Updated on February 16, 2020 11:14:49 PM EST
The first report is Januarys Producer Price Index (PPI) at 8:30 AM ET Wednesday. It is the sister report to last weeks Consumer Price Index but measures inflationary pressures at the producer level of the economy. As with the CPI, there are two headline readings. The core data is more important to market participants than the overall reading because it excludes more volatile food and energy prices. They are expected to show an increase of 0.1% in the overall reading and a 0.1% rise in the core data. Good news for bonds would be a decline in both readings, particularly the core data as it would ease concerns about future inflation that make long-term securities less attractive to investors.
Next up is Januarys Housing Starts, also early Wednesday morning. This report gives us an indication of housing sector strength and mortgage credit demand by tracking new housing groundbreakings. It usually does not affect rates unless the results vary greatly from forecasts. Current forecasts are calling for a large decline in construction starts of new housing. A weak housing sector makes broader economic growth less likely in the near future, which makes bonds more attractive to investors. Therefore, the smaller the number of starts, the better the news it is for mortgage rates.
Wednesday also brings us the release of the minutes from the most recent FOMC meeting. Traders will be looking for any indication of the Feds next move regarding monetary policy, which is currently expected to keep key short-term interest rates unchanged for the foreseeable future. Comments and discussion amongst Fed members could be helpful to shape trader opinions on when the Fed may act next. The Fed’s next move may not be adjusting short-term rates.
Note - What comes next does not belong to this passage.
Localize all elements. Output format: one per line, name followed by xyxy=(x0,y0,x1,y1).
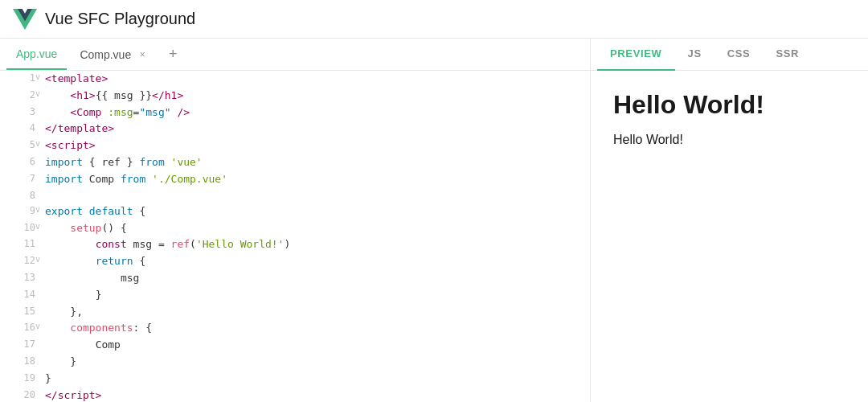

It could be making changes to their balance sheet and the amount of bonds they buy each month or let roll off when the security matures. The minutes will be released at 2:00 PM ET, therefore, any reaction will come during afternoon trading Wednesday. These minutes may lead to afternoon volatility, or they may be a non-factor. However, they do carry the potential to influence mortgage rates, so they should be watched.
Thursday’s sole monthly release will be Januarys Leading Economic Indicators (LEI) at 10:00 AM ET. This Conference Board report attempts to predict economic activity over the next three to six months. It is expected to show a 0.3% increase, meaning that economic activity should expand moderately in the near future. A smaller increase would be good news for the bond market and mortgage rates. This data is not considered to be highly important, so a sizable variance from forecasts is needed for it to directly affect mortgage rates.
Januarys Existing Home Sales report by the National Association of Realtors will close out this week’s calendar late Friday morning. Because this data tracks home resales throughout the country, it gives us another measurement of housing sector strength. It is expected to show a decline in sales of existing homes, meaning the housing sector softened last month. Ideally, the bond market would like to see a sizable decline in sales because weak housing makes broader economic growth more difficult. Since long-term securities such as mortgage bonds tend to thrive during weaker economic conditions, weak housing numbers would be good news for mortgage rates.
Overall, Wednesday is the best candidate for most important day of the week for mortgage rates. The calmest day may be Thursday due to the possibility of seeing movement Tuesday following the long weekend. Corporate earnings season is winding down, removing one heavy influence on stocks that can cause bonds to react. The coronavirus headlines are getting repetitive from the market’s perspective, at least until its impact on the global economy becomes clearer. These factors should keep bonds a bit calmer for the immediate future than we have seen recently. That doesn’t mean that we won’t see movement in rates this week, just that the chance of seeing a volatile week is minimal unless something unexpected happens.